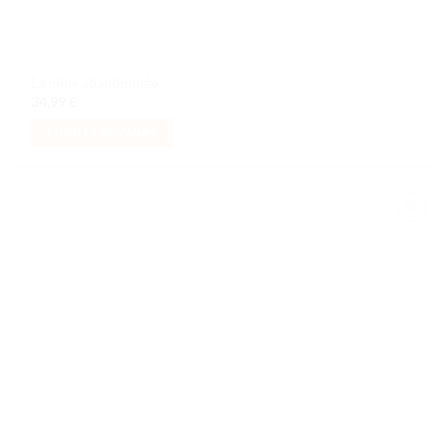
La mine abandonnée
34,99
€
AJOUTER AU PANIER
Ajouter
à la liste
de
souhaits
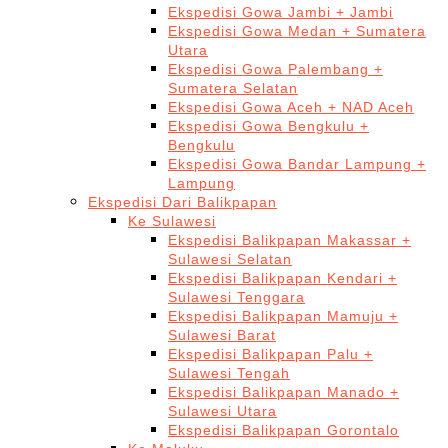
Ekspedisi Gowa Jambi + Jambi
Ekspedisi Gowa Medan + Sumatera
Utara
Ekspedisi Gowa Palembang +
Sumatera Selatan
Ekspedisi Gowa Aceh + NAD Aceh
Ekspedisi Gowa Bengkulu +
Bengkulu
Ekspedisi Gowa Bandar Lampung +
Lampung
Ekspedisi Dari Balikpapan
Ke Sulawesi
Ekspedisi Balikpapan Makassar +
Sulawesi Selatan
Ekspedisi Balikpapan Kendari +
Sulawesi Tenggara
Ekspedisi Balikpapan Mamuju +
Sulawesi Barat
Ekspedisi Balikpapan Palu +
Sulawesi Tengah
Ekspedisi Balikpapan Manado +
Sulawesi Utara
Ekspedisi Balikpapan Gorontalo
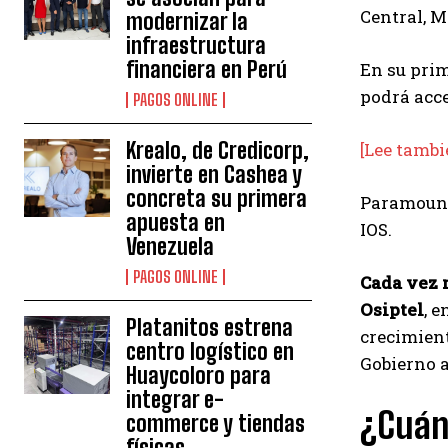
Central, M
modernizar la
infraestructura
financiera en Perú
En su prim
podrá acce
PAGOS ONLINE
Krealo, de Credicorp,
[Lee tambi
invierte en Cashea y
concreta su primera
Paramount
apuesta en
IOS.
Venezuela
PAGOS ONLINE
Cada vez 
Osiptel
, e
Platanitos estrena
crecimien
centro logístico en
Gobierno a
Huaycoloro para
integrar e-
¿Cuán
commerce y tiendas
físicas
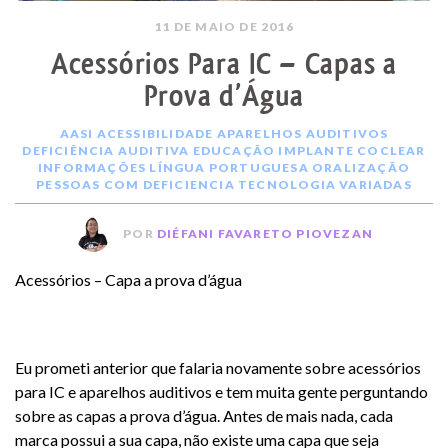
11 DE MAIO DE 2016
Acessórios Para IC – Capas a
Prova d’Água
AASI
ACESSIBILIDADE
APARELHOS AUDITIVOS
DEFICIÊNCIA AUDITIVA
EDUCAÇÃO
IMPLANTE COCLEAR
INFORMAÇÕES
LÍNGUA PORTUGUESA
ORALIZAÇÃO
PESSOAS COM DEFICIENCIA
TECNOLOGIA
VARIADAS
POR
DIÉFANI FAVARETO PIOVEZAN
Acessórios – Capa a prova d’água
Eu prometi anterior que falaria novamente sobre acessórios
para IC e aparelhos auditivos e tem muita gente perguntando
sobre as capas a prova d’água. Antes de mais nada, cada
marca possui a sua capa, não existe uma capa que seja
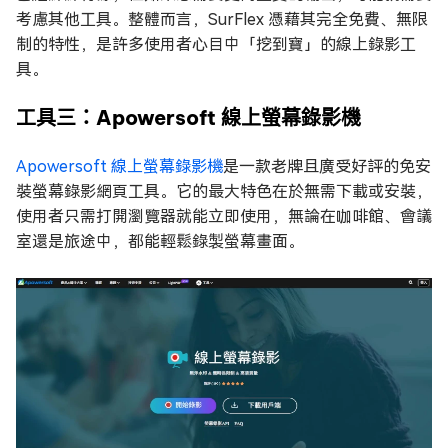
考慮其他工具。整體而言，SurFlex 憑藉其完全免費、無限
制的特性，是許多使用者心目中「挖到寶」的線上錄影工
具。
工具三：Apowersoft 線上螢幕錄影機
Apowersoft 線上螢幕錄影機
是一款老牌且廣受好評的免安
裝螢幕錄影網頁工具。它的最大特色在於無需下載或安裝，
使用者只需打開瀏覽器就能立即使用，無論在咖啡館、會議
室還是旅途中，都能輕鬆錄製螢幕畫面。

───

What you are asked to do: Transcribe the listing exactly; skip the pictures.

Output for this task:
La mine abandonnée
34,99
€
AJOUTER AU PANIER
Ajouter
à la liste
de
souhaits
Ekspedisi Gowa Jambi + Jambi
Ekspedisi Gowa Medan + Sumatera
Utara
Ekspedisi Gowa Palembang +
Sumatera Selatan
Ekspedisi Gowa Aceh + NAD Aceh
Ekspedisi Gowa Bengkulu +
Bengkulu
Ekspedisi Gowa Bandar Lampung +
Lampung
Ekspedisi Dari Balikpapan
Ke Sulawesi
Ekspedisi Balikpapan Makassar +
Sulawesi Selatan
Ekspedisi Balikpapan Kendari +
Sulawesi Tenggara
Ekspedisi Balikpapan Mamuju +
Sulawesi Barat
Ekspedisi Balikpapan Palu +
Sulawesi Tengah
Ekspedisi Balikpapan Manado +
Sulawesi Utara
Ekspedisi Balikpapan Gorontalo
Central, M
modernizar la
infraestructura
financiera en Perú
En su prim
podrá acce
PAGOS ONLINE
Krealo, de Credicorp,
[Lee tambi
invierte en Cashea y
concreta su primera
Paramount
apuesta en
IOS.
Venezuela
PAGOS ONLINE
Cada vez 
Osiptel
, e
Platanitos estrena
crecimien
centro logístico en
Gobierno a
Huaycoloro para
integrar e-
¿Cuán
commerce y tiendas
físicas
11 DE MAIO DE 2016
Acessórios Para IC – Capas a
Prova d’Água
AASI
ACESSIBILIDADE
APARELHOS AUDITIVOS
DEFICIÊNCIA AUDITIVA
EDUCAÇÃO
IMPLANTE COCLEAR
INFORMAÇÕES
LÍNGUA PORTUGUESA
ORALIZAÇÃO
PESSOAS COM DEFICIENCIA
TECNOLOGIA
VARIADAS
POR
DIÉFANI FAVARETO PIOVEZAN
Acessórios – Capa a prova d’água
Eu prometi anterior que falaria novamente sobre acessórios
para IC e aparelhos auditivos e tem muita gente perguntando
sobre as capas a prova d’água. Antes de mais nada, cada
marca possui a sua capa, não existe uma capa que seja
考慮其他工具。整體而言，SurFlex 憑藉其完全免費、無限
制的特性，是許多使用者心目中「挖到寶」的線上錄影工
具。
工具三：Apowersoft 線上螢幕錄影機
Apowersoft 線上螢幕錄影機
是一款老牌且廣受好評的免安
裝螢幕錄影網頁工具。它的最大特色在於無需下載或安裝，
使用者只需打開瀏覽器就能立即使用，無論在咖啡館、會議
室還是旅途中，都能輕鬆錄製螢幕畫面。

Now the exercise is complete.